Anomaly Search Configuration

To create a new Anomaly Search

  1. In the top level menu, click on Configure then Anomaly Searches
  2. Select New Search and a tabbed dialog will open

Search Details

This tab allow you to configure the general search settings.

Field Description
Search name Unique name for the Anomaly Search. Must not contain whitespace or non-standard characters. Required.
Display name Friendly name for display. Choose something that describes the analysis e.g. website traffic monitor
Search group A search group may contain one or more searches. A search may only be a member of one search group. Allows grouping of results from different searches for the same system to be seen together. e.g. security, CRM, messaging
Search

Contains the Splunk search string used as input to anomaly detection. Can be any Splunk search; however do not include time bounds. e.g. index=_internal

Click on Validate search to view the first 100 results in a separate browser tab.

Action menu link

Provide a link to a custom dashboard or external website.

Label - Text that will be displayed in the action menu

URL - URL containing tokens for string substitution. These can be any top level result field.

e.g. /app/search/mydashboard?id=$host$&earliest=$earliest$&latest=$latest$

e.g. www.myintranet.com/hr?ref=$user$

Analysis Configuration

This tab defines which anomaly detection analysis is to be performed.

Field Description
bucketSpan Set the window for which time series analysis is performed. Typically between 5 mins to 1 hr, although will vary depending on the data. When setting the bucket span take into account the granularity at which you want to analyze by, the typical duration of an anomaly, the frequency of the input data and the frequency at which alerting is required. This setting may only be changed for new and reset jobs.
Field analysis configuration

An anomaly search must have one or more detectors defined.
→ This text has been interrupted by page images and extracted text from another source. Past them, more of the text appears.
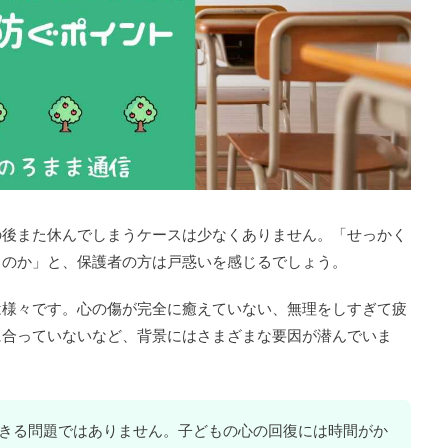
の後また休んでしまうケースは少なくありません。「せっかく
うのか」と、保護者の方は戸惑いを感じるでしょう。
は様々です。心の傷が完全に癒えていない、無理をしすぎて疲
に合っていないなど、背景にはさまざまな要因が潜んでいま
きる問題ではありません。子どもの心の回復には時間がか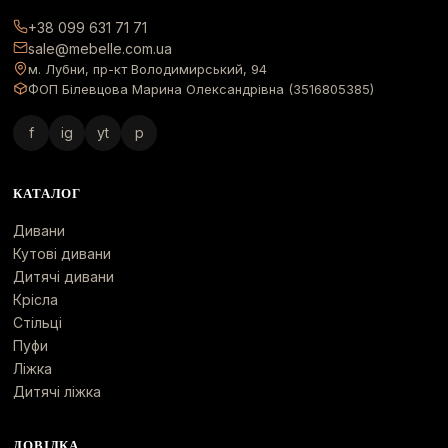
+38 099 631 71 71
sale@mebelle.com.ua
м. Лубни, пр-кт Володимирський, 94
ФОП Білевцова Марина Олександрівна (3516805385)
f
ig
yt
p
КАТАЛОГ
Дивани
Кутові дивани
Дитячі дивани
Крісла
Стільці
Пуфи
Ліжка
Дитячі ліжка
ДОВІДКА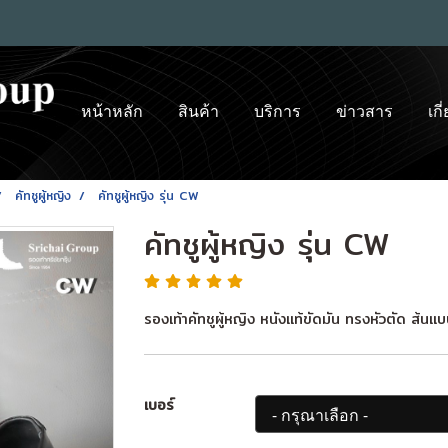
หน้าหลัก
สินค้า
บริการ
ข่าวสาร
เกี
คัทชูผู้หญิง
คัทชูผู้หญิง รุ่น CW
คัทชูผู้หญิง รุ่น CW
รองเท้าคัทชูผู้หญิง หนังแท้ขัดมัน ทรงหัวตัด ส้นแ
เบอร์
Detector - The analysis to be performed e.g. sum(bytes) over clientip

Desc - A friendly name for the analysis e.g. Data exfiltration

Sourcetype - Default is blank. An advanced configuration option that allows different analysis to be performed on different sourcetypes, at the same time.

Click on Add Detector to add more detectors.

Influencers

Sets the persons or entities to blame for the anomaly. There can be one or more influencer types, for example user and clientip. Setting an Influencer is strongly recommended as most results views were designed around the influencer.

An influencer can be part of the detector configuration or another relevant field in the input data.

For example, if analyzing total data sent by client machines, you may additionally add user as an influencer. This will highlight any user that significantly contributed to the anomaly eventhough the data was not specifically modeled by user.

If multiple detectors are configured, the influencer severity will be an aggregated view of their anomalouness.

Click on Add by/over/partition fields to influencer to quickly add all detector fields.

Run Mode

Sets the modes in which to run anomaly detection.

Field Description
Continuous

Select this to run the analysis continuously, analyzing new data as it becomes available.

Note: This is implemented as a scheduled search and does not use the Splunk real-time search functionality.

Run LookBack for - Select the length of time, looking back from today, for which to include training data for analysis. This will happen once, prior to running continuously.

Start running continuously after LookBack - Select this to run ongoing anomaly detection.

Historical

Select this to run the analysis as a one-off batch, analyzing over a fixed time range.

Earliest - Set the start time for analysis

Latest - Set the end time for analysis

Click Calculate time span to automatically populate Earliest and Latest based on the data defined by the Search string. This may take some time for larger Splunk indexes.

StatsReduce mode

Recommended for performance, especially if you have multiple indexers and expect your search to return a large number of events.

Not supported for use with categorization or sourcetype-specific detector configurations. Read more on Using StatsReduce in distributed environments.

Advanced Settings

It is unlikely that these advanced setting will need to be changed. Please contact support@prelert.com before changing.

Field Description
persisteIndex The KV store collection in which model state is persisted. Defaults to prelertstate.
quantileIndex The KV store collection in which anomaly quantiles are persisted, which are used for normalization. Defaults to prelertquantiles.
maxSearchBuckets The maximum number of buckets to be retrieved before the current time. Increasing this value for historical analysis can improve performance; however has an extra memory overhead. The default value depends upon the bucketSpan. For a 5 min bucketspan, it is set to 12.
bufferSpan For use when running continuously, this sets the time delay in seconds between the current time and the latest search time. This parameter may need to be increased if the time taken for data to be indexed by Splunk is long. It can also be used to stagger job start times if required. Default is 120.